Origin Story

Almanis is a forecasting platform developed by Dysrupt Labs that is an input to proprietary trading and asset management.

The Dysrupt team has invested over 15 years in the development of the Almanis platform, which incorporates its human-machine hybrid forecasting mechanism. This mechanism has been independently scientifically validated as enhancing expert forecasters' performance in the DARPA-funded NG2S program.

The company was founded in 2008 by Karl Mattingly and Steve Markscheid, two veteran international bankers who were inspired by the 2008 financial crisis to create a better way to predict event risk, time risk-on risk-off decisions, and generate alpha, specifically by using private market mechanisms.

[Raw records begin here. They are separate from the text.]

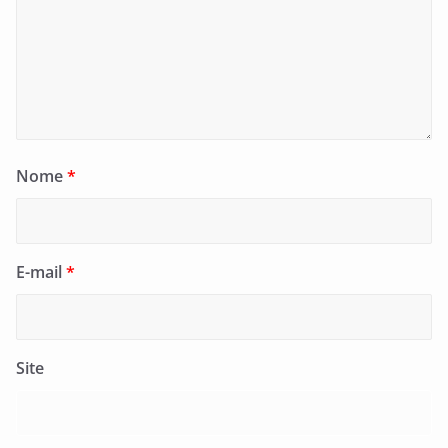
Nome
*
E-mail
*
Site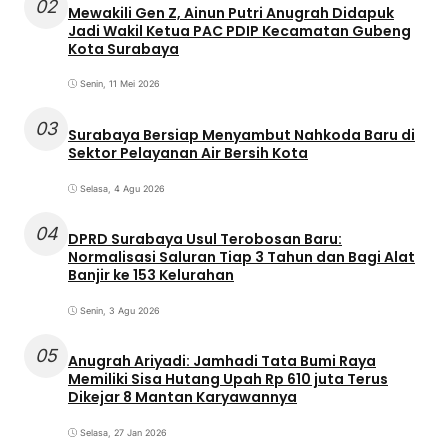
02
Mewakili Gen Z, Ainun Putri Anugrah Didapuk
Jadi Wakil Ketua PAC PDIP Kecamatan Gubeng
Kota Surabaya
Senin, 11 Mei 2026
03
Surabaya Bersiap Menyambut Nahkoda Baru di
Sektor Pelayanan Air Bersih Kota
Selasa, 4 Agu 2026
04
DPRD Surabaya Usul Terobosan Baru:
Normalisasi Saluran Tiap 3 Tahun dan Bagi Alat
Banjir ke 153 Kelurahan
Senin, 3 Agu 2026
05
Anugrah Ariyadi: Jamhadi Tata Bumi Raya
Memiliki Sisa Hutang Upah Rp 610 juta Terus
Dikejar 8 Mantan Karyawannya
Selasa, 27 Jan 2026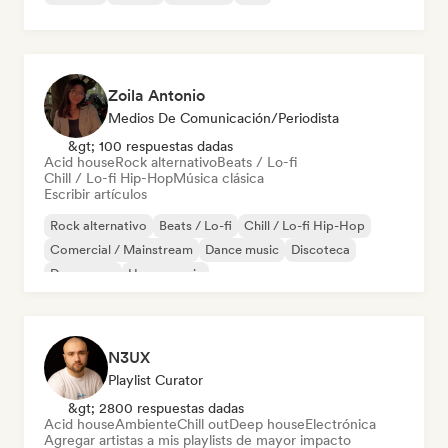
Zoila Antonio
Medios De Comunicación/Periodista
&gt; 100 respuestas dadas
Acid house
Rock alternativo
Beats / Lo-fi
Chill / Lo-fi Hip-Hop
Música clásica
Escribir artículos
Rock alternativo
Beats / Lo-fi
Chill / Lo-fi Hip-Hop
Comercial / Mainstream
Dance music
Discoteca
Dream pop
House music
N3UX
Playlist Curator
&gt; 2800 respuestas dadas
Acid house
Ambiente
Chill out
Deep house
Electrónica
Agregar artistas a mis playlists de mayor impacto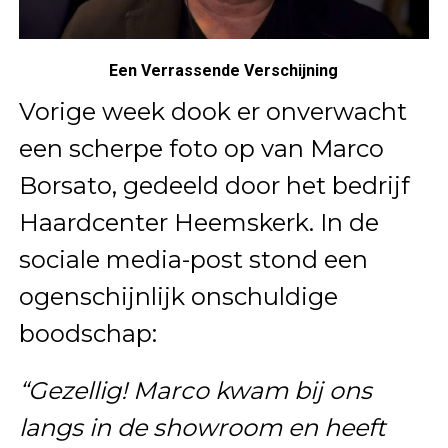
Een Verrassende Verschijning
Vorige week dook er onverwacht
een scherpe foto op van Marco
Borsato, gedeeld door het bedrijf
Haardcenter Heemskerk. In de
sociale media-post stond een
ogenschijnlijk onschuldige
boodschap:
“Gezellig! Marco kwam bij ons
langs in de showroom en heeft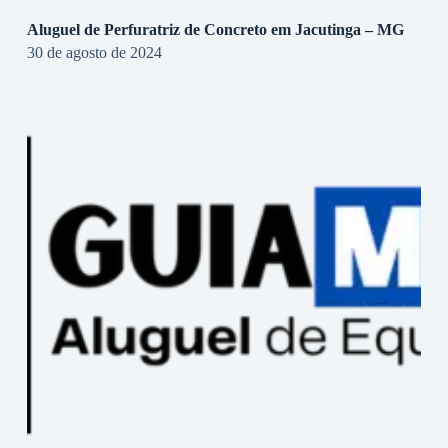
Aluguel de Perfuratriz de Concreto em Jacutinga – MG
30 de agosto de 2024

The Dysrupt team (the parent company of Almanis) has met many clever and interesting people who were also focused on finding something earlier and more reliable than a group forecast or consensus. This meant they inevitably became interested in prediction markets and worked with Robin Hanson at George Mason University, as well as the IARPA ACE project, from which Phillip Tetlock wrote the book "Superforecasters". The culmination of this work is a superior human-machine hybrid forecasting mechanism that facilitates earlier discovery of consensus-changing information.

The Almanis team continues to work on improving world best practice forecasting with collective intelligence. They believe that expert groups can win with better tools for making their forecasts.